Ainda assim, o STJ tem privilegiado a segurança jurídica e a força do contrato social, mesmo diante de modelos empresariais mais dinâmicos, evitando metodologias que dependam de projeções incertas ou subjetivas.
[1] COELHO, Fábio Ulhoa. A sociedade limitada no novo Código Civil. São Paulo: Saraiva, 2003, p. 159.
[2] RECURSO ESPECIAL. DIREITO PROCESSUAL CIVIL. OMISSÃO. ART. 1.022 DO CÓDIGO DE PROCESSO CIVIL. INEXISTÊNCIA. DIREITO EMPRESARIAL.
DISSOLUÇÃO PARCIAL DE SOCIEDADE. APURAÇÃO DE HAVERES. ART. 1.031 DO CÓDIGO CIVIL. PROJEÇÃO DE LUCROS FUTUROS. FLUXO DE CAIXA DESCONTADO.

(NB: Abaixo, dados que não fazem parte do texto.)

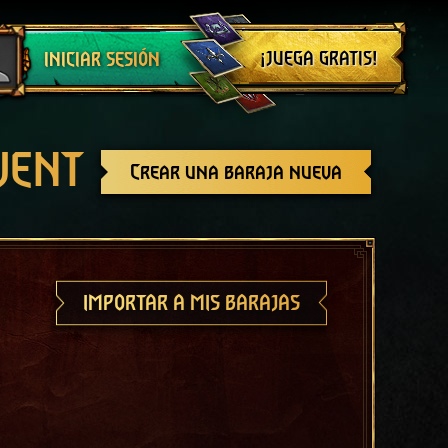
Cerrar sesión
¡JUEGA GRATIS!
INICIAR SESIÓN
GWENT
Crear una baraja nueva
IMPORTAR A MIS BARAJAS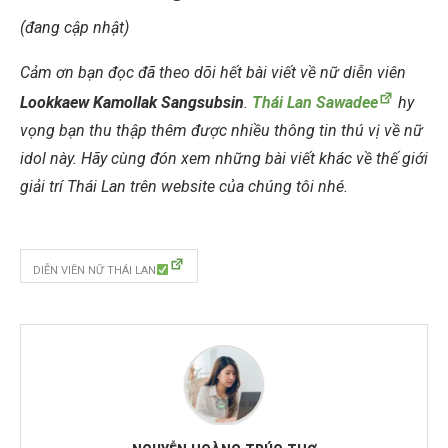
(đang cập nhật)
Cảm ơn bạn đọc đã theo dõi hết bài viết về nữ diễn viên
Lookkaew Kamollak Sangsubsin
.
Thái Lan Sawadee
hy
vọng bạn thu thập thêm được nhiều thông tin thú vị về nữ
idol này. Hãy cùng đón xem những bài viết khác về thế giới
giải trí Thái Lan trên website của chúng tôi nhé.
DIỄN VIÊN NỮ THÁI LAN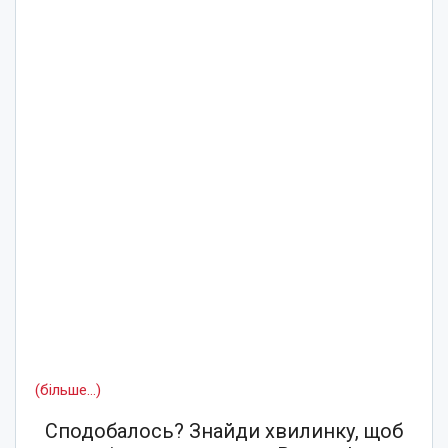
(більше…)
Сподобалось? Знайди хвилинку, щоб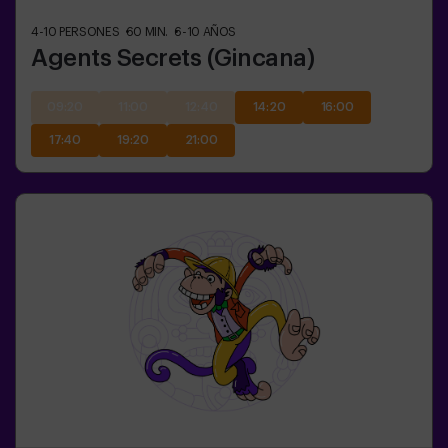
4-10
PERSONES
60
MIN.
6-10
AÑOS
Agents Secrets (Gincana)
09:20
11:00
12:40
14:20
16:00
17:40
19:20
21:00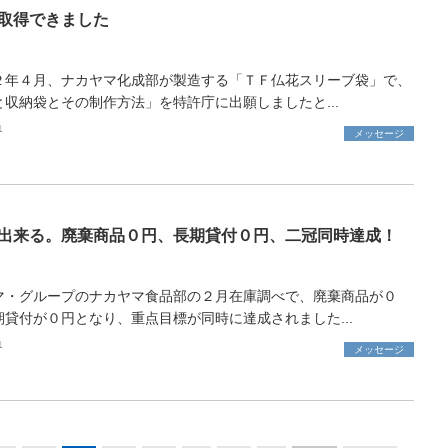
取得できました
２年４月、ナカヤマ化成部が製造する「ＴＦ仏花スリーブ袋」で、
と収納袋とその制作方法」を特許庁に出願しましたと...
1
メッセージ
出来る。廃棄商品０円、長期貸付０円、二冠同時達成！
マ・グループのナカヤマ食品部の２月在庫調べで、廃棄商品が０
期貸付が０円となり、重点目標が同時に達成されました...
1
メッセージ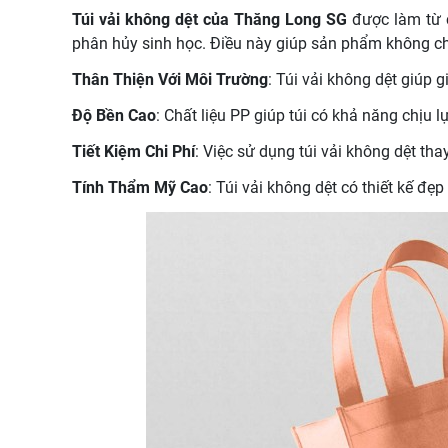
Túi vải không dệt của Thăng Long SG
được làm từ c
phân hủy sinh học. Điều này giúp sản phẩm không ch
Thân Thiện Với Môi Trường
: Túi vải không dệt giúp 
Độ Bền Cao
: Chất liệu PP giúp túi có khả năng chịu l
Tiết Kiệm Chi Phí
: Việc sử dụng túi vải không dệt tha
Tính Thẩm Mỹ Cao
: Túi vải không dệt có thiết kế đ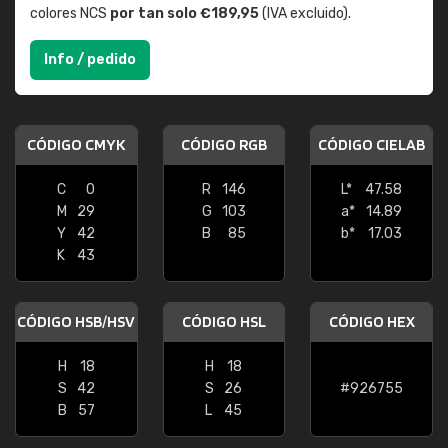
colores NCS
por tan solo €189,95
(IVA excluido).
Info / pedido
CÓDIGO CMYK
CÓDIGO RGB
CÓDIGO CIELAB
C
0
R
146
L*
47.58
M
29
G
103
a*
14.89
Y
42
B
85
b*
17.03
K
43
CÓDIGO HSB/HSV
CÓDIGO HSL
CÓDIGO HEX
H
18
H
18
S
42
S
26
#926755
B
57
L
45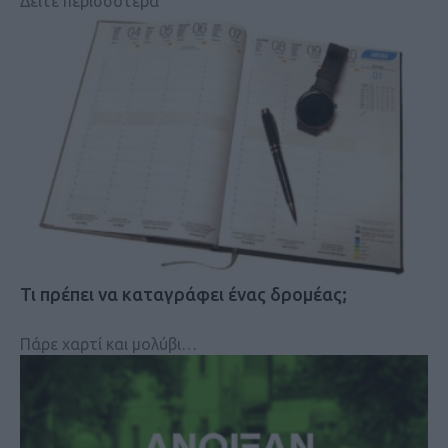
Δείτε περισσότερα
Τι πρέπει να καταγράφει ένας δρομέας;
Πάρε χαρτί και μολύβι…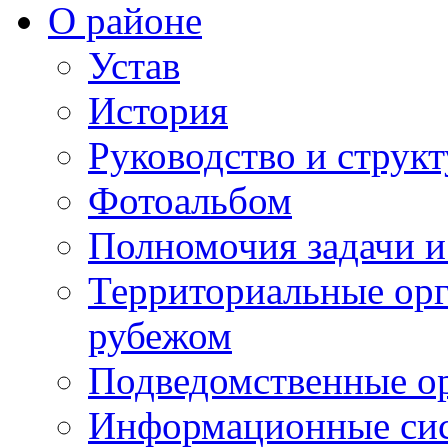
О районе
Устав
История
Руководство и струк
Фотоальбом
Полномочия задачи 
Территориальные орг
рубежом
Подведомственные о
Информационные сист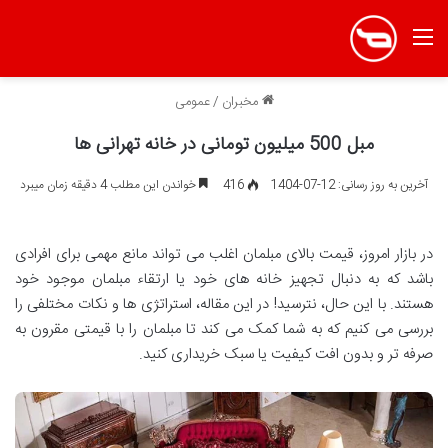
منو
مخبران
/
عمومی
مبل 500 میلیون تومانی در خانه تهرانی ها
آخرین به روز رسانی: 12-07-1404
416
خواندن این مطلب 4 دقیقه زمان میبرد
در بازار امروز، قیمت بالای مبلمان اغلب می تواند مانع مهمی برای افرادی
باشد که به دنبال تجهیز خانه های خود یا ارتقاء مبلمان موجود خود
هستند. با این حال، نترسید! در این مقاله، استراتژی ها و نکات مختلفی را
بررسی می کنیم که به شما کمک می کند تا مبلمان را با قیمتی مقرون به
صرفه تر و بدون افت کیفیت یا سبک خریداری کنید.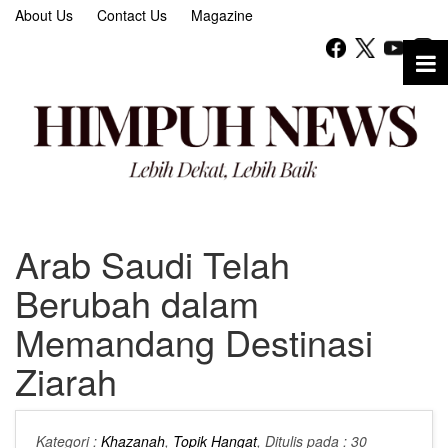
About Us
Contact Us
Magazine
Arab Saudi Telah
Berubah dalam
Memandang Destinasi
Ziarah
Kategori :
Khazanah
,
Topik Hangat
, Ditulis pada : 30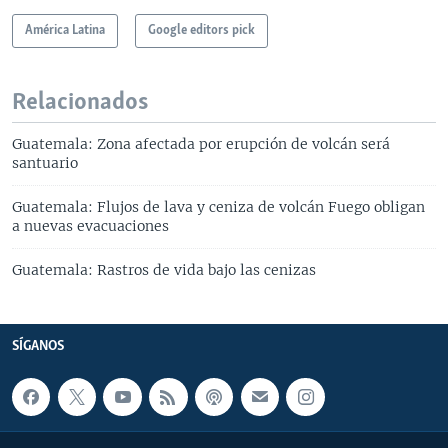
América Latina
Google editors pick
Relacionados
Guatemala: Zona afectada por erupción de volcán será
santuario
Guatemala: Flujos de lava y ceniza de volcán Fuego obligan
a nuevas evacuaciones
Guatemala: Rastros de vida bajo las cenizas
SÍGANOS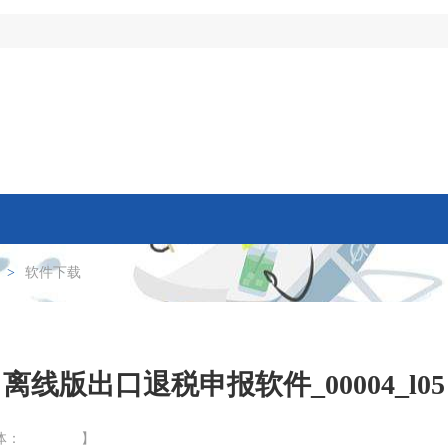
>
软件下载
离线版出口退税申报软件_00004_l05
体：
】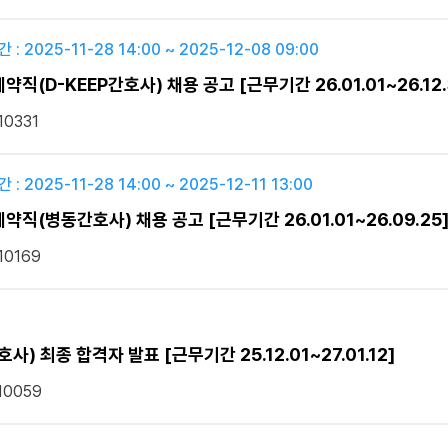
 : 2025-11-28 14:00 ~ 2025-12-08 09:00
(D-KEEP간호사) 채용 공고 [근무기간 26.01.01~26.12.
10331
 : 2025-11-28 14:00 ~ 2025-12-11 13:00
(병동간호사) 채용 공고 [근무기간 26.01.01~26.09.25
10169
사) 최종 합격자 발표 [근무기간 25.12.01~27.01.12]
10059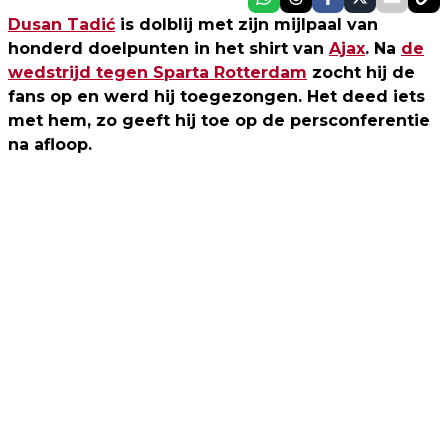
Dusan Tadić
is dolblij met zijn mijlpaal van
honderd doelpunten in het shirt van
Ajax
. Na
de
wedstrijd tegen Sparta Rotterdam
zocht hij de
fans op en werd hij toegezongen. Het deed iets
met hem, zo geeft hij toe op de persconferentie
na afloop.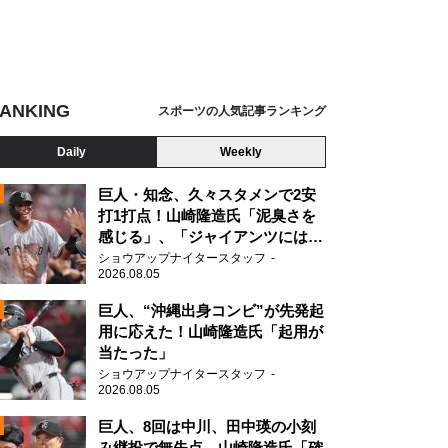
ANKING
スポーツの人気記事ランキング
Daily
Weekly
巨人・知念、久々スタメンで2安
打1打点！山崎隆造氏「泥臭さを
感じる」、「ジャイアンツには少
ないタイプ」
ショウアップナイタースタッフ
2026.08.05
2
巨人、“沖縄出身コンビ”が先発起
用に応えた！山崎隆造氏「起用が
当たった」
2
ショウアップナイタースタッフ
2026.08.05
巨人、8回は中川、田中瑛の小刻
み継投で無失点 山崎隆造氏「確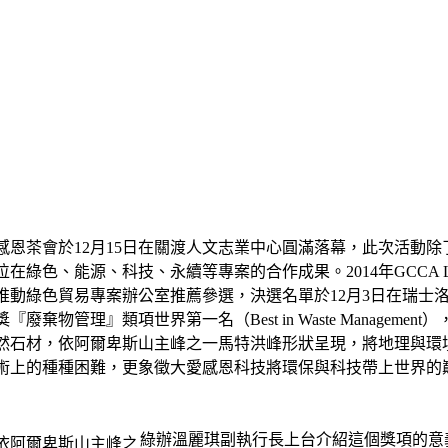
感恩茶會於12月15日在關渡人文志業中心圓滿落幕，此次活動
綠色、能源、科技、永續等專案的合作成果。2014年GCCA Later
推動綠色貿易專案辦公室推薦參選，決選名單於12月3日在瑞士
廢棄物管理』類項世界第一名（Best in Waste Manage
然石材，依阿爾卑斯山主峰之一馬特洪峰形狀呈現，將地理與環
術上的種種困難，更象徵大愛感恩科技將環保與科技帶上世界的
綠辦溫麗琪副執行長上台介紹這個獎項的意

NÃO CABIMENTO. LUCROS NÃO DISTRIBUÍDOS AO SÓCIO RETIRANTE. PRAZO PRESCRICIONAL TRIENAL. ART. 206, § 3º, VI, DO CÓDIGO CIVIL. RECURSO CONHECIDO PARCIALMENTE E NÃO PROVIDO.
1. Discussão a respeito dos critérios para apuração de haveres, quais os valores estariam abrangidos e prazo prescricional para distribuição de lucros não distribuídos ao sócio retirante.
2. Não incorre em negativa de prestação jurisdicional o acórdão que, mesmo sem ter examinado individualmente cada um dos argumentos trazidos pela parte, adota fundamentação suficiente para decidir de modo integral a controvérsia, apenas não acatando a tese defendida pela recorrente.
3. A apuração de haveres - levantamento dos valores referentes à participação do sócio que se retira ou que é excluído da sociedade - se processa da forma prevista no contrato social, uma vez que, nessa seara, prevalece o princípio da força obrigatória dos contratos, cujo fundamento é a autonomia da vontade. Inteligência do art. 1.031 do Código Civil. Precedentes.
4. Omisso o contrato social, observa-se a regra geral segundo a qual o sócio não pode, na dissolução parcial da sociedade, receber valor diverso do que receberia, como partilha, na dissolução total, verificada tão somente naquele momento.
5. O fluxo de caixa descontado - método para avaliar a riqueza econômica de uma empresa dimensionada pelos lucros a serem agregados no futuro - não é adequado para o contexto da apuração de haveres.
5. O prazo de prescrição trienal é aplicável em relação à relação jurídica que envolva direito societário, em demanda relacionada à distribuição de lucros (art. 206, § 3º, VI, do CC/02).
6. Recurso especial conhecido parcialmente e, nessa extensão, não provido.
(REsp n. 1.904.252/RS, relatora Ministra Maria Isabel Gallotti, Quarta Turma, julgado em 22/8/2023, DJe de 1/9/2023.)